Saul A. Teukolsky is H. A. Bethe Professor in Physics in the Radiophysics and Space Research Department of Cornell University.
William Vetterling is a Research Fellow and Director of the Image Science Laboratory at ZINK Imaging, LLC in Waltham, MA. His career includes eight years on the physics faculty at Harvard and 20 years of numerical modeling and laboratory research on digital imaging at Polaroid Corporation.
Brian P. Flannery is Science, Strategy and Programs Manager at Exxon Mobil Corporation.
Customer Reviews
Good not great
This book is collection of 15 years work and is widely used and highly respected in scientific computing. It seems churlish to criticize it.
However, Numerical Recipes is not without its faults. In my experience (optimisation, MCMC sampling) the algorithms given do not adequately represent the ones available in the field. There is only one global optimiser (simulated annealing), no non-linear contrained optimisers and no mention of slice sampling for instance. This incompleteness would be helped by including a wide ranging bibliography for each group of algorithms. However, I found the references quite limited.
The book describes itself as a cookbook for cooks. Although this is a worthy aim, it cannot compare to reading the original papers or reviews of algorithms available in journals. In essence, this further reading is what someone needs to do in order to alter an algorithm for their own needs.
The shortcomings could be forgiven if the book provided a way of getting something , relatively simple, working quite quickly. However, you have to type the code in yourself or pay extra to get it in electronic form. Using either of these methods, the licencing terms are restrictive and are for personal use only. This made the book an expensive disappointment for me, especially since free alternatives like the GNU scientific library exist.
On the plus side the descriptions of the available algorithms are excellent given the limited space available to describe them. The authors also include tips based on their experience and mention why a particular algorithm may be more popular despite being no better than some of the others. To my knowledge, Numerical Recipes has no decent competition when it comes to the description of algorithms.
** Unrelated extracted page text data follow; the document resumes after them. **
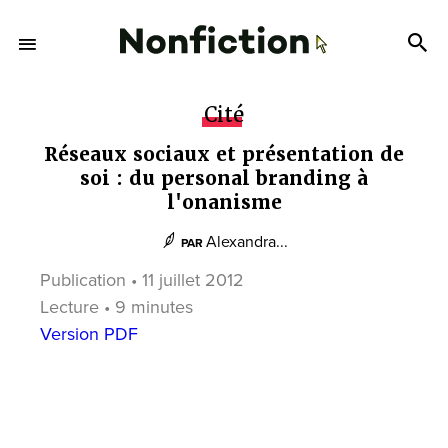
Cité
Réseaux sociaux et présentation de
soi : du personal branding à
l'onanisme
Alexandra...
PAR
Publication • 11 juillet 2012
Lecture • 9 minutes
Version PDF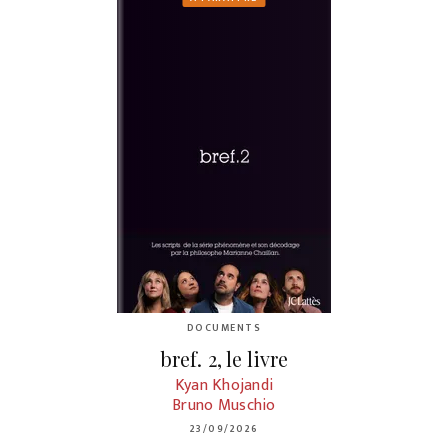
DOCUMENTS
bref. 2, le livre
Kyan Khojandi
Bruno Muschio
23/09/2026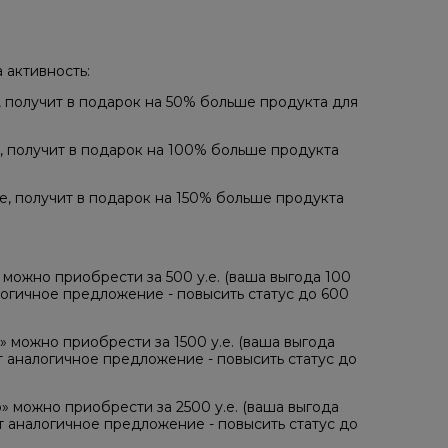
 активность:
, получит в подарок на 50% больше продукта для
, получит в подарок на 100% больше продукта
е, получит в подарок на 150% больше продукта
 можно приобрести за 500 у.е. (ваша выгода 100
алогичное предложение - повысить статус до 600
» можно приобрести за 1500 у.е. (ваша выгода
ет аналогичное предложение - повысить статус до
» можно приобрести за 2500 у.е. (ваша выгода
ет аналогичное предложение - повысить статус до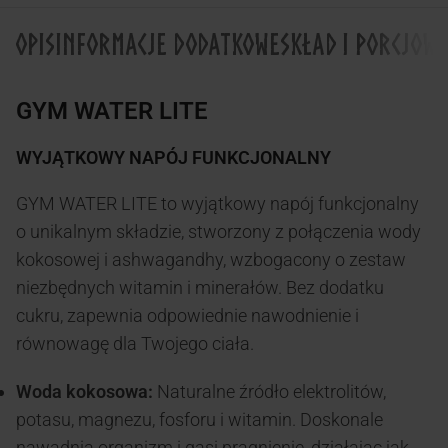
OPIS
INFORMACJE DODATKOWE
SKŁAD I PORCJOW
GYM WATER LITE
WYJĄTKOWY NAPÓJ FUNKCJONALNY
GYM WATER LITE to wyjątkowy napój funkcjonalny
o unikalnym składzie, stworzony z połączenia wody
kokosowej i ashwagandhy, wzbogacony o zestaw
niezbędnych witamin i minerałów. Bez dodatku
cukru, zapewnia odpowiednie nawodnienie i
równowagę dla Twojego ciała.
Woda kokosowa:
Naturalne źródło elektrolitów,
potasu, magnezu, fosforu i witamin. Doskonale
nawadnia organizm i gasi pragnienie, działając jak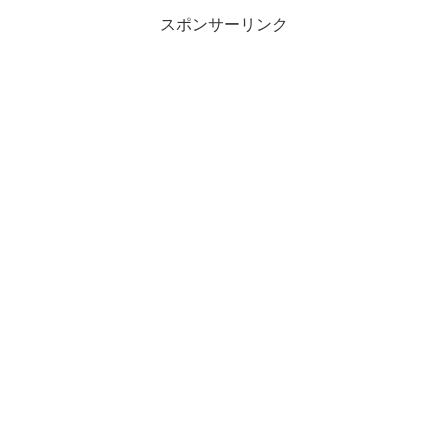
スポンサーリンク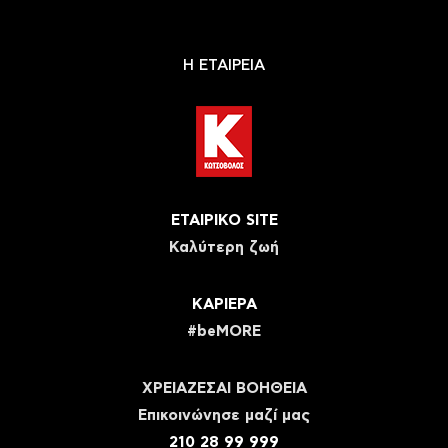
Η ΕΤΑΙΡΕΙΑ
ΕΤΑΙΡΙΚΟ SITE
Καλύτερη ζωή
ΚΑΡΙΕΡΑ
#beMORE
ΧΡΕΙΑΖΕΣΑΙ ΒΟΗΘΕΙΑ
Eπικοινώνησε μαζί μας
210 28 99 999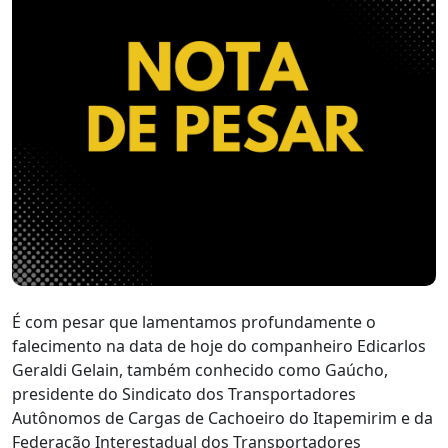
É com pesar que lamentamos profundamente o
falecimento na data de hoje do companheiro Edicarlos
Geraldi Gelain, também conhecido como Gaúcho,
presidente do Sindicato dos Transportadores
Autônomos de Cargas de Cachoeiro do Itapemirim e da
Federação Interestadual dos Transportadores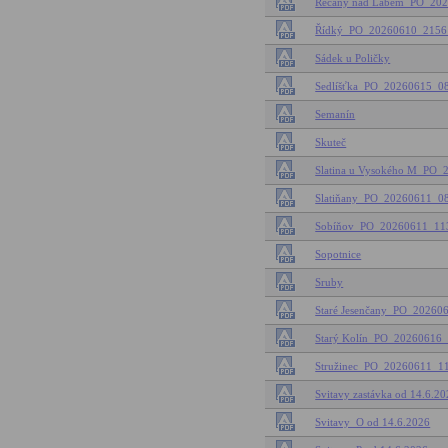
Řečany nad Labem_PO_20
Řídký_PO_20260610_215
Sádek u Poličky
Sedlíšťka_PO_20260615_
Semanín
Skuteč
Slatina u Vysokého M_PO
Slatiňany_PO_20260611_
Sobíňov_PO_20260611_11
Sopotnice
Sruby
Staré Jesenčany_PO_2026
Starý Kolín_PO_2026061
Stružinec_PO_20260611_
Svitavy zastávka od 14.6.2
Svitavy_O od 14.6.2026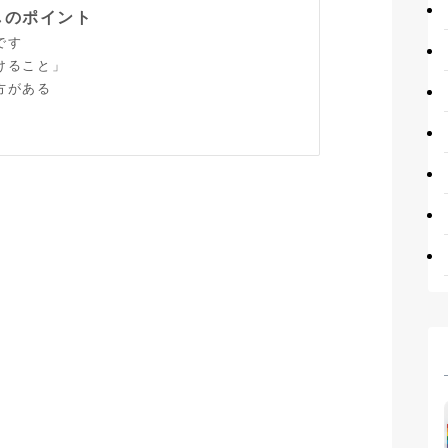
しのポイント
です
けること」
方がある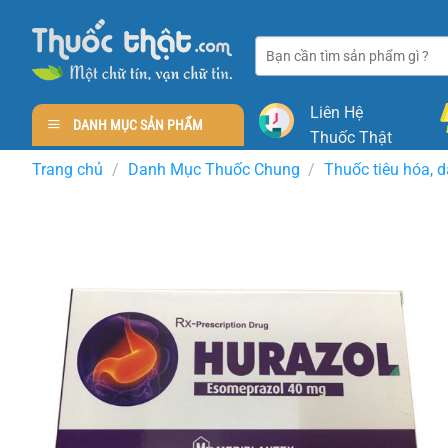
Skip
to
Tìm
content
kiếm:
Liên Hệ
DANH MỤC SẢN PHẨM
Thuốc Thật
Trang chủ
/
Danh Mục Thuốc Chung
/
Thuốc tiêu hóa, 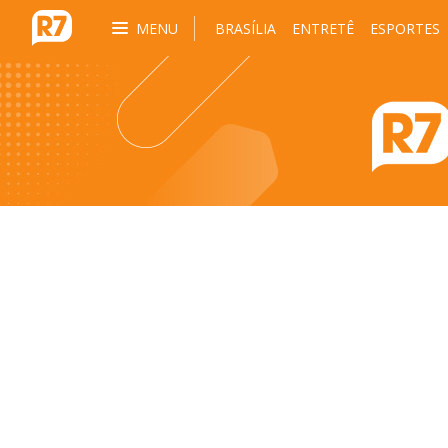
MENU
BRASÍLIA
ENTRETÊ
ESPORTES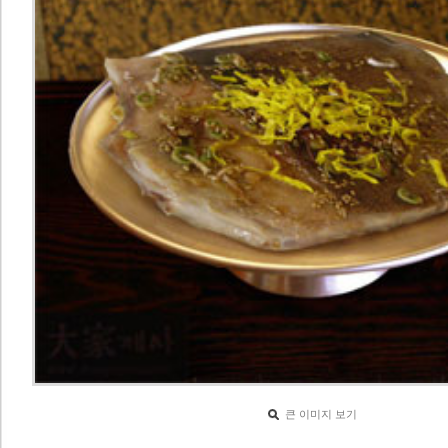
큰 이미지 보기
On the whole still a good buy
Some months' hesitation preceded my review of this book. When a book in its third edition reaches over a thousand pages, anyone may reasonably expect the balance to have drifted off a little. I therefore agree with the reviewer who criticises the omission of certain topics in optimisation and suspect that this indicates that a fourth edition might be a step too far.
On the other hand the criticism that you have to transcribe the source code examples manually IMO is a little ill-considered, if only because most code examples in most similar books need a lot of revision to attain the kind of code quailty required for high-integrity applications. Nor do I think it a demerit to refer to external material. Indeed, I would feel let down if such a book did not contain such references - and the ones that are given are IMO very well chosen both for breadth and focus.
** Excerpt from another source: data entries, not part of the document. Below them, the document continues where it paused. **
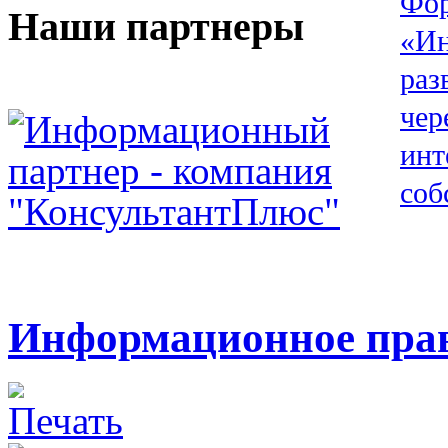
Наши партнеры
Информационное прав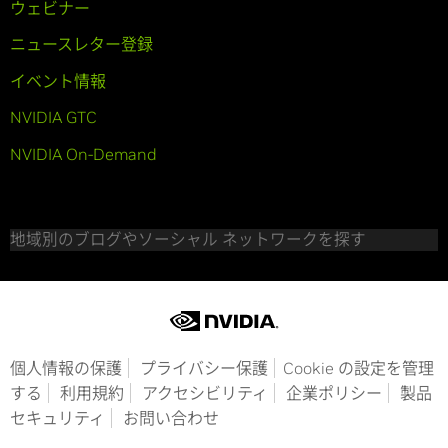
ウェビナー
ニュースレター登録
イベント情報
NVIDIA GTC
NVIDIA On-Demand
地域別のブログやソーシャル ネットワークを探す
個人情報の保護
プライバシー保護
Cookie の設定を管理
する
利用規約
アクセシビリティ
企業ポリシー
製品
セキュリティ
お問い合わせ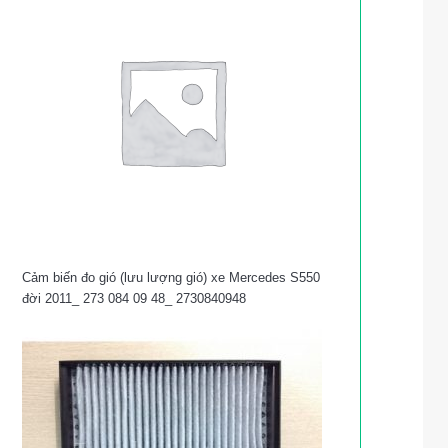
Cảm biến đo gió (lưu lượng gió) xe Mercedes S550
đời 2011_ 273 084 09 48_ 2730840948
One last (and perhaps churlish) niggle: As a software engineer I am irritated by the slowness of mathematicians to abandon use of "goto" statements, but this is arguably among the least of the books failings.
Apart from that this book covers a very wide range of topics and on the whole does what it sets out to do pretty well. It may not give you the answers you are looking for but it is an excellent starting point for deeper investigation in every area that it does cover. IMO serious users of numerical methods should have this edition on their bookshelves.
Too dependent on external material
I am an old user of Numerical Recipes and, in particular, of the C version (2nd edition). This third edition has for sure expanded its scope (and this is good). However, far too much is not self-contained, and depends on external material in electronic form. We are in the Internet era, but this does not mean a book should not *fully* stand up by itself!